3 - Open ZWave (beta) - This is the new Z-Wave integration for Home Assistant – Install this from the integrations page in Home Assistant – Note: This is the same component as the HACS pre-release . The name has been changed as it moved from pre-release to beta. This name change was to avoid confusion with the unrelated zwave2mqtt
project.
Here’s what I did to get OpenZWave functionality working on Home Assistant Supervised (should also work for full Home Assistant):
- Install Mosquitto Broker from Supervisor-Addon Store-Official Addons (no config needed)
- Install MQTT integration from Configuration-Integrations (no config needed)
- Install the Openzwave addon from Supervisor-Addon Store-Official Addons
Its configuration looked like this in my case, I chose to go with no network security key, as I have no locks and had issues getting it to work with the key:
device: /dev/serial/by-id/usb-0658_0200-if00
network_key: ''
To find out your own device ID, in your host terminal/SSH type “ls /dev/serial/by-id/”
- Installed the OpenZWave (beta) integration from Configuration-Integrations (no config needed)
At this point, if you already had a stick with devices saved to it, they should start being created in HA and visible in Configuration-Devices.

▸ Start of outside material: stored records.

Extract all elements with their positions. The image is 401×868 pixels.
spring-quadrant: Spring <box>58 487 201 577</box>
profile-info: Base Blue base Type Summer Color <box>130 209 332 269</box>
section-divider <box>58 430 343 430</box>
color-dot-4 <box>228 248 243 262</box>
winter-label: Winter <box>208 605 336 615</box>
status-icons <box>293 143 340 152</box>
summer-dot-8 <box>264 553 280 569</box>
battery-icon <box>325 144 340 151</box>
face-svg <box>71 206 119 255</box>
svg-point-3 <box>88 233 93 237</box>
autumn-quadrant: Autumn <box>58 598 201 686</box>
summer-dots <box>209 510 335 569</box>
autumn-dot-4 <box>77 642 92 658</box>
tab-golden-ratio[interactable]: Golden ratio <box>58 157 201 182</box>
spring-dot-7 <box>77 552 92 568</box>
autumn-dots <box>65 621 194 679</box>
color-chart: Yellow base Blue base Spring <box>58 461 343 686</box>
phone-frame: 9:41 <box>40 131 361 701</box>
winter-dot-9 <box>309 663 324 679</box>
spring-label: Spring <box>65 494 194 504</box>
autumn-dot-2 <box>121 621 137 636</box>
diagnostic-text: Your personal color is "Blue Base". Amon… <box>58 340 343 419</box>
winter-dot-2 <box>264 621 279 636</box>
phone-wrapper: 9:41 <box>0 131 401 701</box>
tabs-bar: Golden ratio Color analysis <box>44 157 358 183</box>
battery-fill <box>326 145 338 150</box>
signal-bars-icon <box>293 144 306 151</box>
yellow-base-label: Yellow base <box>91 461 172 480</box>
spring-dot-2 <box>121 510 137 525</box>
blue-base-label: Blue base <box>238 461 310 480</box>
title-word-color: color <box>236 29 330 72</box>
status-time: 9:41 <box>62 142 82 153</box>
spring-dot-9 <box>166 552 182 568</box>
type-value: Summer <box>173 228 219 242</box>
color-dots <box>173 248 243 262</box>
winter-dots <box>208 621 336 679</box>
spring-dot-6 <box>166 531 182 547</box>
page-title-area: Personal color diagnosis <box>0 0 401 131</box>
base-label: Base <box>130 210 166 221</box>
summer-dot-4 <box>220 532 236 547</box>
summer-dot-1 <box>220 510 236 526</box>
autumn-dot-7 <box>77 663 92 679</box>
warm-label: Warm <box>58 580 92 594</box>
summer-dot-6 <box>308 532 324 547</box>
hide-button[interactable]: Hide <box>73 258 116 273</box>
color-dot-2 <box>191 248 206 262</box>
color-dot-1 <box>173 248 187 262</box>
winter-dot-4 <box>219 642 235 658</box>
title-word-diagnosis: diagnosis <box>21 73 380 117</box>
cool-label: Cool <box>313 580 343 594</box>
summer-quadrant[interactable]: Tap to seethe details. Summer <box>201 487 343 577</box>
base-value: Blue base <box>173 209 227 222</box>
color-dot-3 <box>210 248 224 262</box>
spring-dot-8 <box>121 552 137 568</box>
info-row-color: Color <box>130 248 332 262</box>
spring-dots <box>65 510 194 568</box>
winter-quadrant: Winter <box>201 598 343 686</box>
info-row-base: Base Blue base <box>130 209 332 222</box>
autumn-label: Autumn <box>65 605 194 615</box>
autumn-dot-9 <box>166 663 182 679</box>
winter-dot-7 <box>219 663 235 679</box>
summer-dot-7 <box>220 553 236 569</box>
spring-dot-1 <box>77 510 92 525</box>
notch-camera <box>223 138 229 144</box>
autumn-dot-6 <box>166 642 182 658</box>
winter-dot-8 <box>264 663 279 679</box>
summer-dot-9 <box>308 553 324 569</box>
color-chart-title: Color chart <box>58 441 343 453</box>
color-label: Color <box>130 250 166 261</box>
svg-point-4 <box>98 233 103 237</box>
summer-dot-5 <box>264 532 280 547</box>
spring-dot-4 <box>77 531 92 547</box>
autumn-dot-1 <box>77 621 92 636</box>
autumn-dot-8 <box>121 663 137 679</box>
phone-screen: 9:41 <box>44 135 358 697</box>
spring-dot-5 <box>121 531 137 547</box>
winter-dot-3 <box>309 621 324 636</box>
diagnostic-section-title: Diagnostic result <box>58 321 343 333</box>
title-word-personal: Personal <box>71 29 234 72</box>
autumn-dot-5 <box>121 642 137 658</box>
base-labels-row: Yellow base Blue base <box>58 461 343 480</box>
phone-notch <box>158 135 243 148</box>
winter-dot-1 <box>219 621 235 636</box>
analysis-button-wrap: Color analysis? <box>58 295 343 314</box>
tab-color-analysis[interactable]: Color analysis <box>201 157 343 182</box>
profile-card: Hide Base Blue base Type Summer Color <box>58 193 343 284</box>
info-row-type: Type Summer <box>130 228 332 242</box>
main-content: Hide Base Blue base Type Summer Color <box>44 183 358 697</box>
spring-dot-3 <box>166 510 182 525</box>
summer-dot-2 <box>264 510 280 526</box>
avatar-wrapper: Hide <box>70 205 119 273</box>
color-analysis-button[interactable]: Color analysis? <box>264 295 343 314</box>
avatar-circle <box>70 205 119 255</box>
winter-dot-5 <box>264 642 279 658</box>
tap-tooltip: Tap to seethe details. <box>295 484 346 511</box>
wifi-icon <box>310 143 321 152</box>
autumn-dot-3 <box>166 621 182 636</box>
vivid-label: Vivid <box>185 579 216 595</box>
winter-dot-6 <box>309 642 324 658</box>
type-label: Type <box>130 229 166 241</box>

If you started with a new stick, there’s this step as well:
- Go to Developer Tools-Services, select ozw.add_node and hit Call Service. This will take your controller into inclusion mode and enable pairing of new devices. So, you can hit Call Service and press whatever pairing button is needed on your device. There is no feedback at all in the UI, except for the hopeful appearance of your new device in Configuration-Devices.
Optionally, you can also download OZWAdmin, which is a GUI made by the OpenZWave developer to handle certain aspects of the node configuration and monitoring: Releases · OpenZWave/ozw-admin · GitHub (I also needed to go to File-Preferences-Network in OZWAdmin and increase the cache from the default 1000) - in order to use this, go to Supervisor-OpenZwave-Configuration and put 1983 in the Host field. Afterwards, download OZWAdmin on any PC with a GUI and connect to your instance via your IP & port 1983. I’d like to point out that this is an excellent tool for checking and/or modifying all the node parameters, with clear explanations of what each parameter does.
Thanks to everyone that helped get me up and running!